Where `G` reflects a user’s gmFLOCK balance on a log-style or diminishing-return scale.

The key design principle is:

> gmFLOCK should reward long-term ecosystem alignment, but it should not allow pure capital size to overpower real model usage.

gmFLOCK can also be used across both **FOMO** and **AI Arena**, creating an incentive bridge between the demand side of the ecosystem and the model training / supply side.

#### Worked Examples

One MT, daily pool = 100 FLOCK, linear usage, square-root staking, nobody holds gmFLOCK.

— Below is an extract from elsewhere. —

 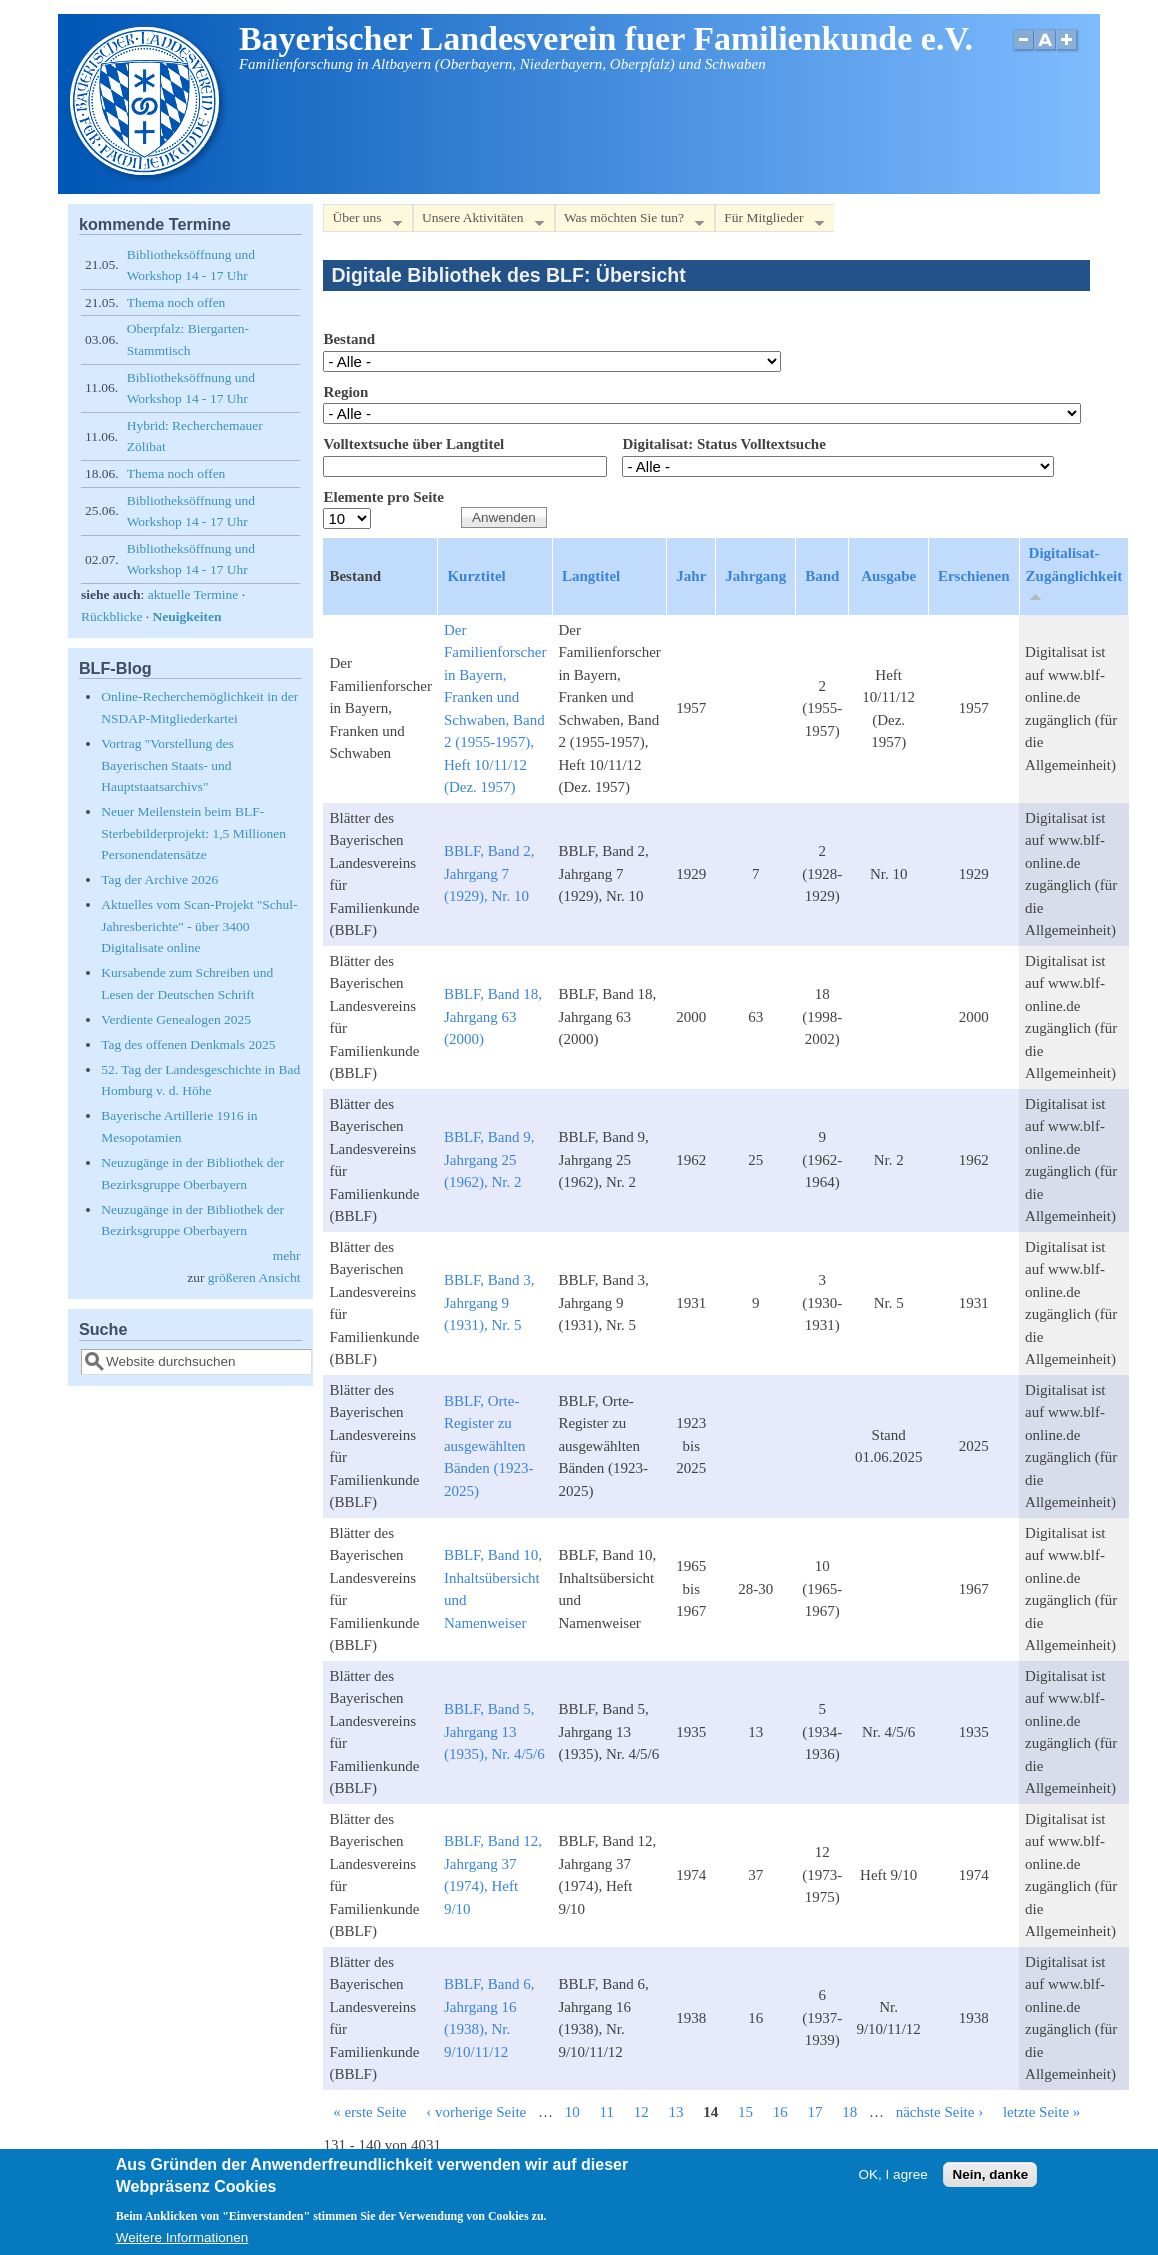 I want to click on Thema noch offen, so click(x=176, y=302).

* **Alice** stakes the MT and is the **only staker** (stake\_share = 1.0). Accounts for 50% of API spending.
* **Bob** doesn't stake, accounts for the other 50% of spending.

With early-stage `α = 0.9`, staking helps, but only a little:

|       | usage share | staking factor         | combined `factor × usage` |
| ----- | ----------- | ---------------------- | ------------------------- |
| Alice | 0.5         | `0.9 + 0.1·√1` = 1.000 | 1.000 × 0.5 = 0.500       |
| Bob   | 0.5         | `α` = 0.900            | 0.900 × 0.5 = 0.450       |

Alice earns `0.500 / (0.500 + 0.450)` ≈ **52.6 FLOCK**. Bob earns **47.4 FLOCK**.

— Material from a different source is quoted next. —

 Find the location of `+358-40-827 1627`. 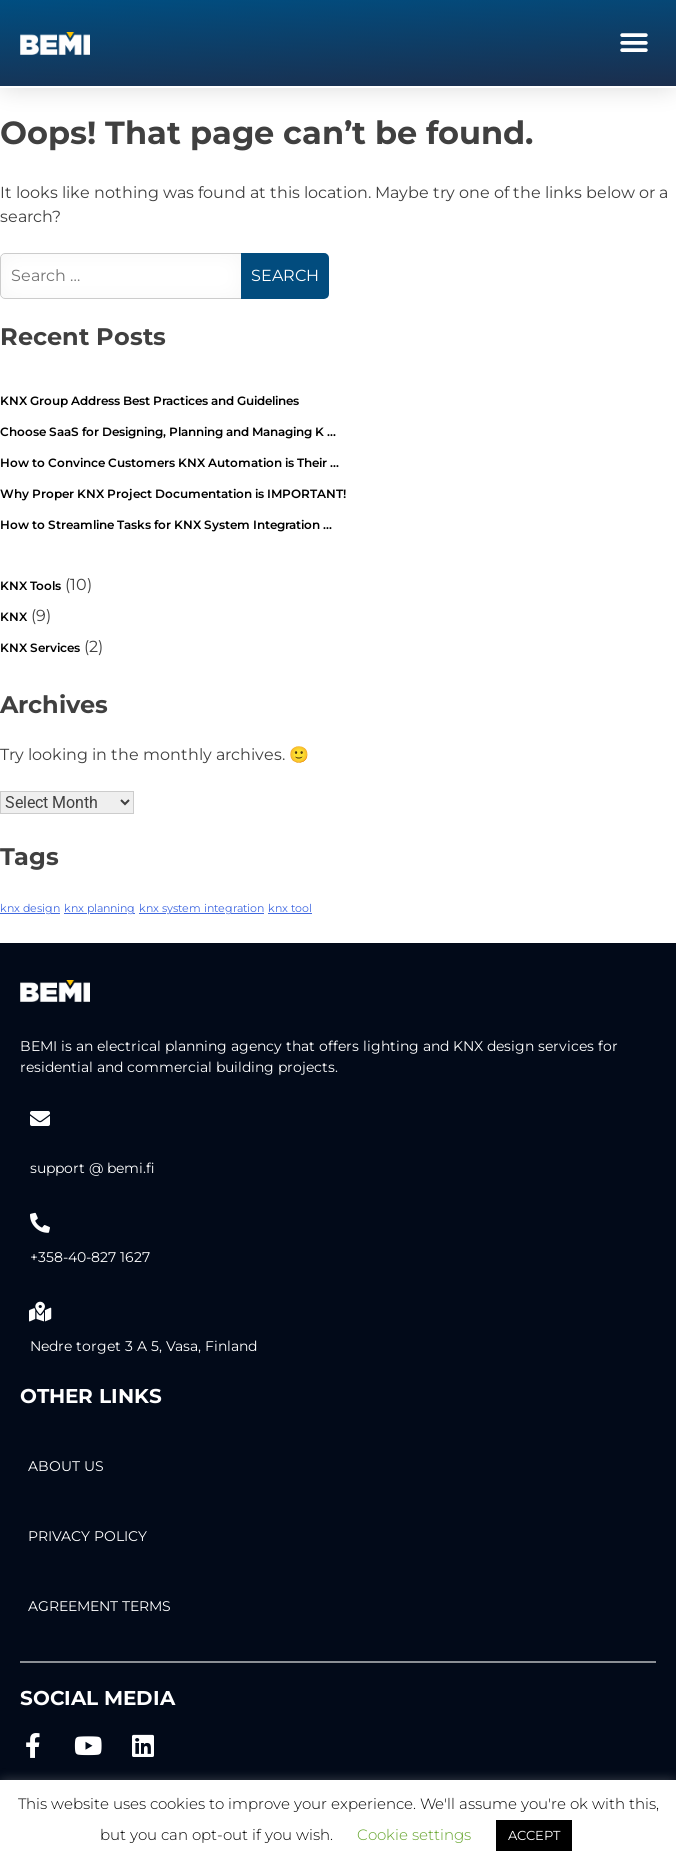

If Alice held only 10% of the MT's total stake, her factor would be `0.9 + 0.1·√0.1 ≈ 0.932`. With equal usage, she would earn roughly **50.9 FLOCK** vs. Bob's **49.1 FLOCK**. That is intentional: early rewards are not meant to heavily favor people who were already staked.

With mature-stage `α = 0.5`, staking has a much stronger effect:

|       | usage share | staking factor         | combined `factor × usage` |
| ----- | ----------- | ---------------------- | ------------------------- |
| Alice | 0.5         | `0.5 + 0.5·√1` = 1.000 | 1.000 × 0.5 = 0.500       |
| Bob   | 0.5         | `α` = 0.500            | 0.500 × 0.5 = 0.250       |

Alice earns `0.500 / (0.500 + 0.250)` ≈ **66.7 FLOCK**. Bob earns **33.3 FLOCK**.

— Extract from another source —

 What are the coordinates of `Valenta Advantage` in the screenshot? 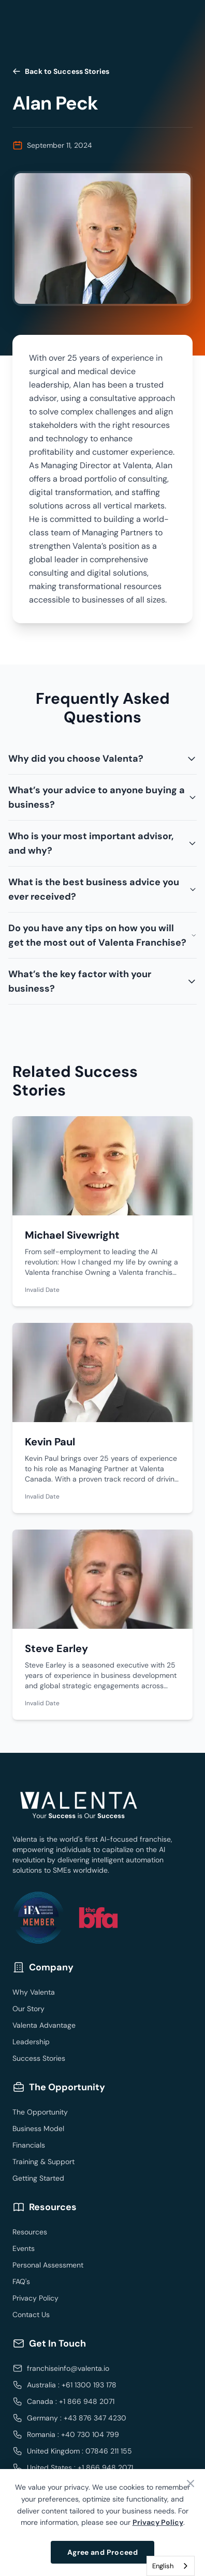 It's located at (44, 2025).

If Alice held only 10% of the MT's total stake (someone else stakes the other 90% but doesn't use the API), her factor drops to `0.5 + 0.5·√0.1 ≈ 0.658` — but she still beats Bob's `0.5`, earning roughly **56.8 FLOCK** vs. Bob's **43.2 FLOCK**. The lift from staking is smaller, but much more visible than it was at `α = 0.9`.

Now suppose Bob also picks up some gmFLOCK so his multiplier becomes `2×`. His score doubles, shifting the split further in his favour. Holding gmFLOCK helps stakers and non-stakers alike.